Osmanlı Devleti’nin 10 Ağustos 1920 tarihinde imzaladığı Sevr Barış Antlaşması ile Trianon Antlaşması’nın yapılış amacı ve maddeleri açısından benzeşen yönleri bulunmakla beraber aralarındaki fark daha belirgindir: Trianon yürürlüğe girerken, Sevr ölü doğmuş bir antlaşma olarak kaldı; Türk milleti bu antlaşmaya karşı direndi. Bu sebepten ötürü, Macar kamuoyunda Mustafa Kemal Paşa önderliğinde Anadolu’da başlayan Millî Mücadele ilgiyle takip edildi. Türkler de adaletsiz bir antlaşma olduğunu düşündükleri Trianon’un yıkıcı etkilerinden mahvolan Macar milletinin yanında oldular: Atatürk, 1923 yılında Macar Meclisi’nde okunan telgrafında “Doğruluk, metanet ve nefisten fedakârlık zafere ulaştırır. Orada, Tuna kıyısında acı çeken kardeş halkın geleceğine inanıyor ve güveniyoruz. Ümitsiz olmayınız; zira gelecek, arzu ve imanı olana vaat olunmuştur” dedi.
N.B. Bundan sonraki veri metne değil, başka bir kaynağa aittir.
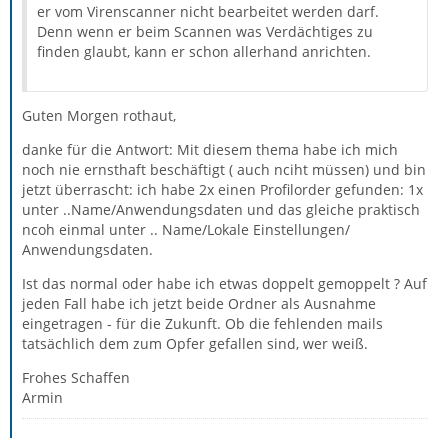
er vom Virenscanner nicht bearbeitet werden darf.
Denn wenn er beim Scannen was Verdächtiges zu
finden glaubt, kann er schon allerhand anrichten.
Guten Morgen rothaut,
danke für die Antwort: Mit diesem thema habe ich mich
noch nie ernsthaft beschäftigt ( auch nciht müssen) und bin
jetzt überrascht: ich habe 2x einen Profilorder gefunden: 1x
unter ..Name/Anwendungsdaten und das gleiche praktisch
ncoh einmal unter .. Name/Lokale Einstellungen/
Anwendungsdaten.
Ist das normal oder habe ich etwas doppelt gemoppelt ? Auf
jeden Fall habe ich jetzt beide Ordner als Ausnahme
eingetragen - für die Zukunft. Ob die fehlenden mails
tatsächlich dem zum Opfer gefallen sind, wer weiß.
Frohes Schaffen
Armin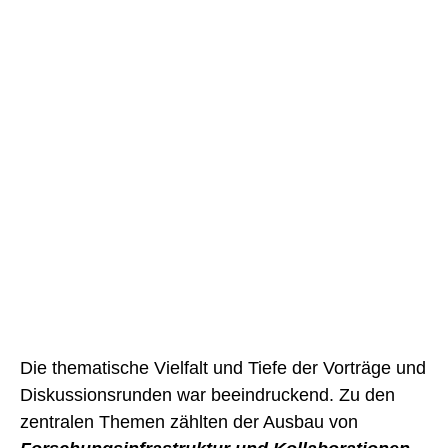
Die thematische Vielfalt und Tiefe der Vorträge und
Diskussionsrunden war beeindruckend. Zu den
zentralen Themen zählten der Ausbau von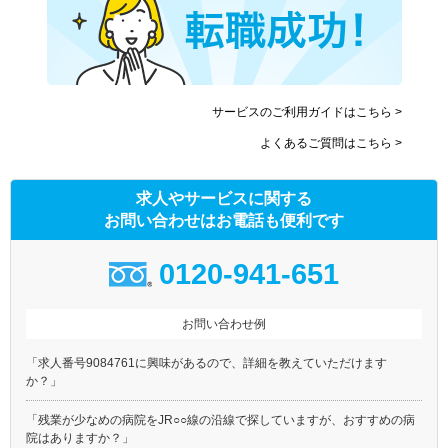
サービスのご利用ガイドはこちら >
よくあるご質問はこちら >
求人やサービスに関する
お問い合わせはお電話も便利です
0120-941-651
お問い合わせ例
「求人番号9084761に興味があるので、詳細を教えていただけます
か？」
「残業が少なめの病院をJR○○線の沿線で探していますが、おすすめの病
院はありますか？」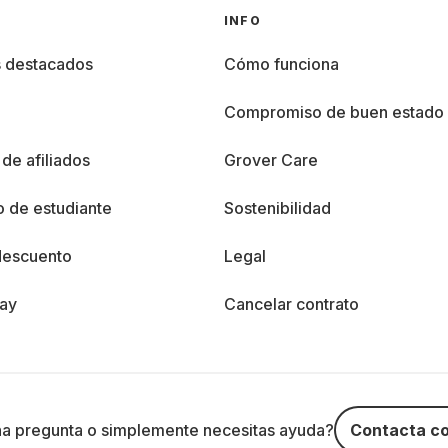
INFO
s destacados
Cómo funciona
%
Compromiso de buen estado
de afiliados
Grover Care
 de estudiante
Sostenibilidad
descuento
Legal
day
Cancelar contrato
na pregunta o simplemente necesitas ayuda?
Contacta co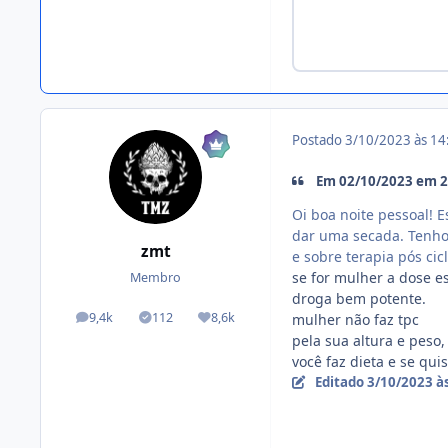
Postado
3/10/2023 às 1
Em 02/10/2023 em 20
Oi boa noite pessoal! 
dar uma secada. Tenho 
zmt
e sobre terapia pós cic
se for mulher a dose 
Membro
droga bem potente.
9,4k
112
8,6k
mulher não faz tpc
posts
Tópicos solucionados
Reputação
pela sua altura e peso,
você faz dieta e se qu
Editado
3/10/2023 à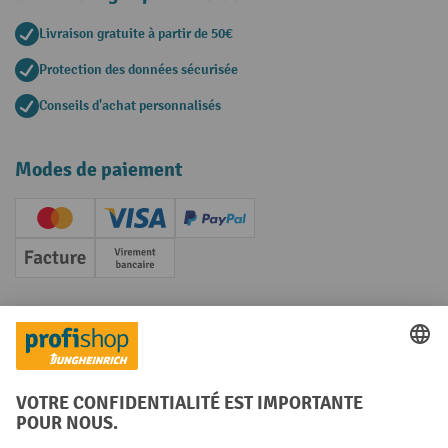
Livraison gratuite à partir de 50€
Protection des données sécurisée
Conseils d'achat personnalisés
Modes de paiement
Creditcard (Master)
Creditcard (Visa)
PayPal
Facture
Paiement anticipé
Réseaux sociaux
Facebook
YouTube
LinkedIn
Instagram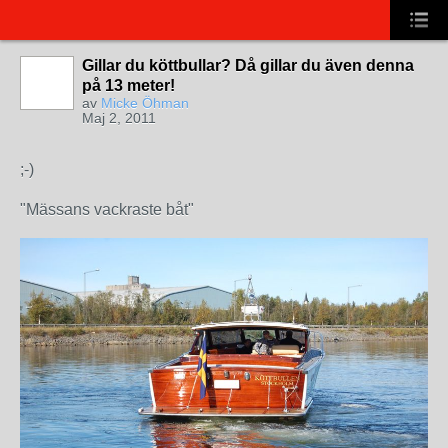
Gillar du köttbullar? Då gillar du även denna
på 13 meter!
av
Micke Öhman
Maj 2, 2011
;-)
"Mässans vackraste båt"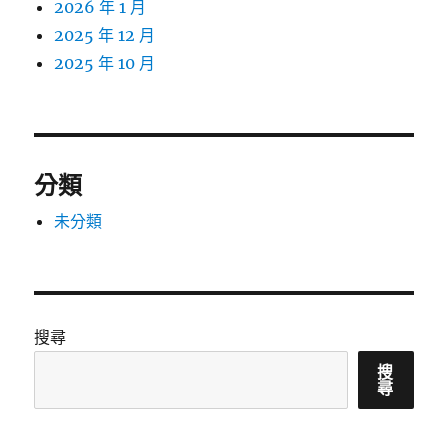
2026 年 1 月
2025 年 12 月
2025 年 10 月
分類
未分類
搜尋
搜
尋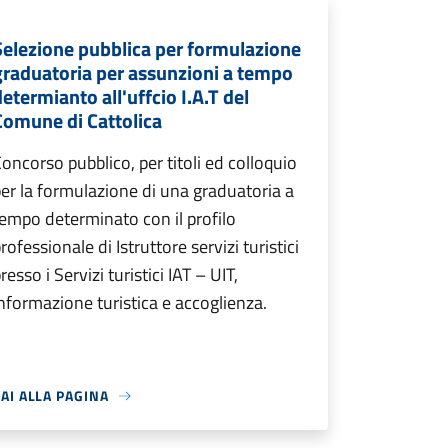
Selezione pubblica per formulazione
graduatoria per assunzioni a tempo
determianto all'uffcio I.A.T del
Comune di Cattolica
oncorso pubblico, per titoli ed colloquio
er la formulazione di una graduatoria a
empo determinato con il profilo
rofessionale di Istruttore servizi turistici
resso i Servizi turistici IAT – UIT,
nformazione turistica e accoglienza.
AI ALLA PAGINA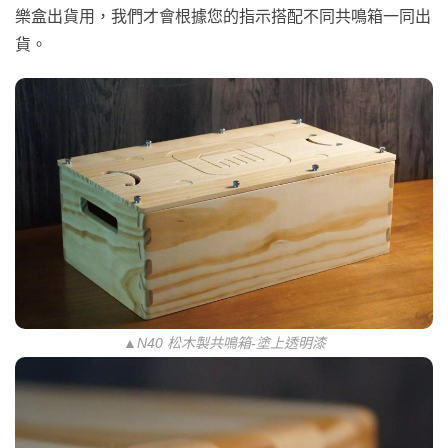
樂盒出貨用，我們才會根據您的指示搭配不同共鳴箱一同出
貨。
▲N40 松木製共鳴箱-塗上透明漆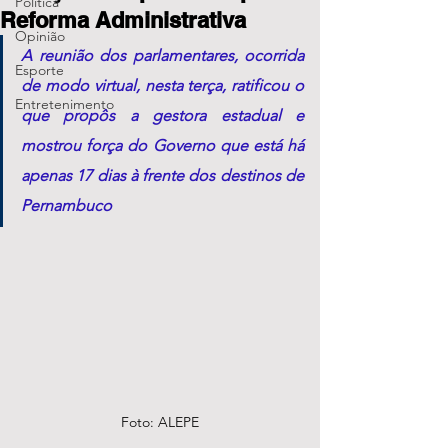
Política
Reforma Administrativa
Opinião
A reunião dos parlamentares, ocorrida 
Esporte
de modo virtual, nesta terça, ratificou o 
Entretenimento
que propôs a gestora estadual e 
mostrou força do Governo que está há 
apenas 17 dias à frente dos destinos de 
Pernambuco
Foto: ALEPE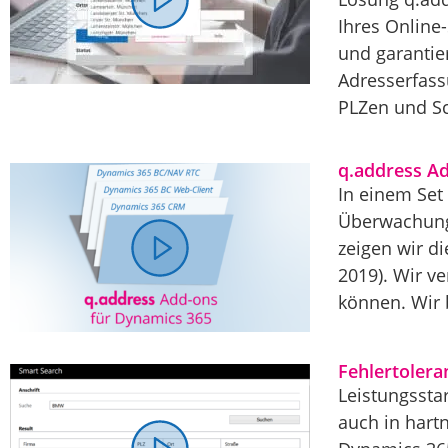
Ihres Online
und garantie
Adresserfass
PLZen und Sch
q.address A
In einem Set
Überwachung 
zeigen wir d
2019). Wir v
können. Wir 
Fehlertoler
Leistungssta
auch in hart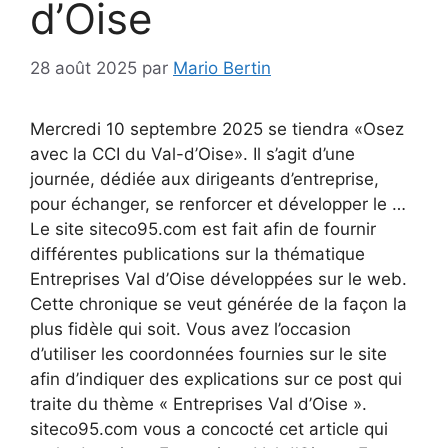
d’Oise
28 août 2025
par
Mario Bertin
Mercredi 10 septembre 2025 se tiendra «Osez
avec la CCI du Val-d’Oise». Il s’agit d’une
journée, dédiée aux dirigeants d’entreprise,
pour échanger, se renforcer et développer le …
Le site siteco95.com est fait afin de fournir
différentes publications sur la thématique
Entreprises Val d’Oise développées sur le web.
Cette chronique se veut générée de la façon la
plus fidèle qui soit. Vous avez l’occasion
d’utiliser les coordonnées fournies sur le site
afin d’indiquer des explications sur ce post qui
traite du thème « Entreprises Val d’Oise ».
siteco95.com vous a concocté cet article qui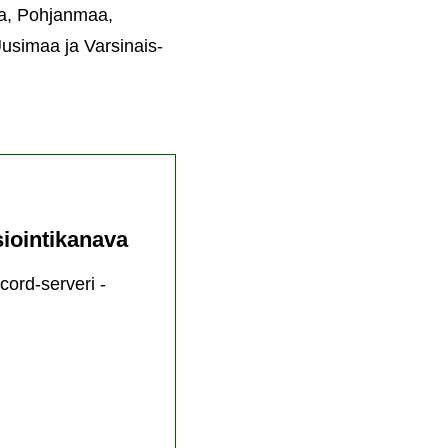
a, Pohjanmaa,
usimaa ja Varsinais-
iointikanava
ord-serveri -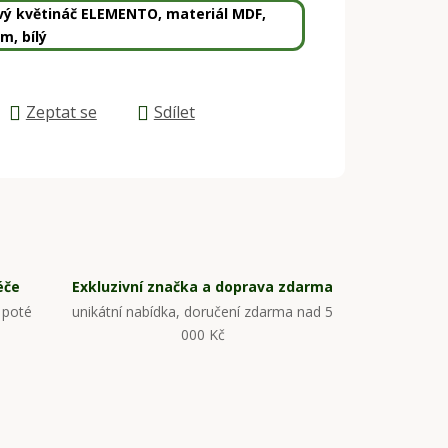
ový květináč ELEMENTO, materiál MDF,
m, bílý
Zeptat se
Sdílet
éče
Exkluzivní značka a doprava zdarma
 poté
unikátní nabídka, doručení zdarma nad 5
000 Kč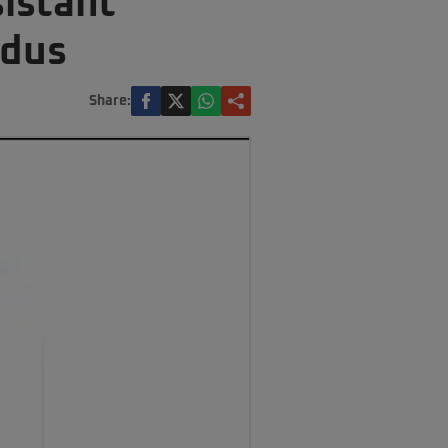
istant
ndus
Share: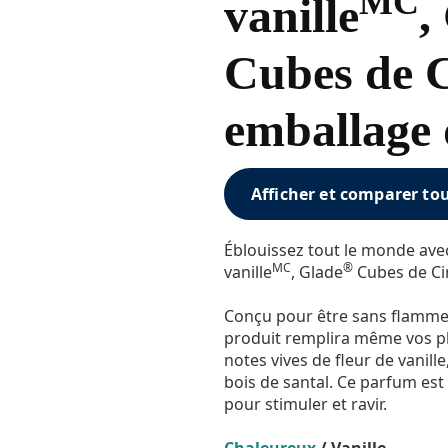
MC
vanille
,
Cubes de C
emballage 
Afficher et comparer to
Éblouissez tout le monde ave
MC
®
vanille
, Glade
Cubes de Cir
Conçu pour être sans flamme 
produit remplira même vos p
notes vives de fleur de vanill
bois de santal. Ce parfum es
pour stimuler et ravir.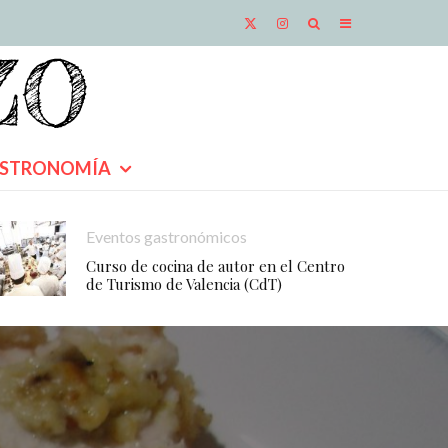
STRONOMÍA
Eventos gastronómicos
Curso de cocina de autor en el Centro
de Turismo de Valencia (CdT)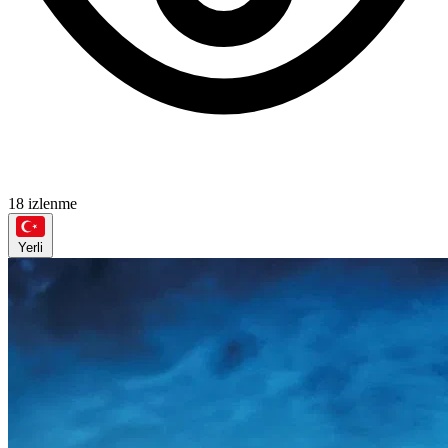
18 izlenme
Yerli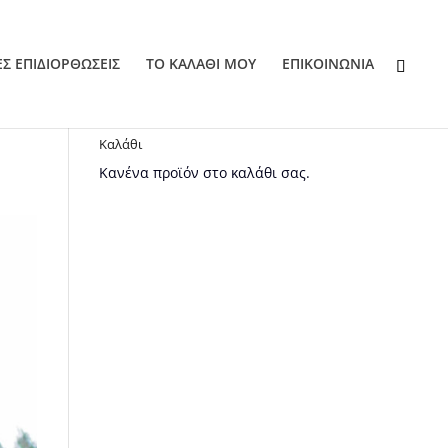
ΕΣ ΕΠΙΔΙΟΡΘΩΣΕΙΣ
ΤΟ ΚΑΛΑΘΙ ΜΟΥ
EΠΙΚΟΙΝΩΝΙΑ
Καλάθι
Κανένα προϊόν στο καλάθι σας.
Yine 1933 yılında kendisini ziyaret eden Macar heyetine hitaben yaptığı konuşmada bir milletin büyüklüğünün arazisi ve nüfusuyla değil; medeniyeti, kültürü ve yüksek nitelikleriyle ölçüldüğünü söyleyerek Macar milletini övdü.
İki savaş arasındaki dönemde kaybettiği toprakları yeniden elde etmek için yoğun bir siyasî, askerî ve kültürel mücadeleye giren Macarlar, 1930’lu yıllarda sırtını dayadığı Nazi Almanyası ile iyi ilişkiler geliştirerek bu amacına kısa süre de olsa ulaşmayı başardı. Birinci ve İkinci Viyana Tahkimleri ile kaybettiği toprakları yeniden elde etmelerine rağmen İkinci Dünya Savaşı’nın sonunda Sovyet ordusunun Macaristan’a girmesiyle sonuçlanan savaşın sonunda yapılan düzenlemeyle tekrar Trianon ile belirlenen mevcut sınırlarına çekilmek zorunda kaldılar.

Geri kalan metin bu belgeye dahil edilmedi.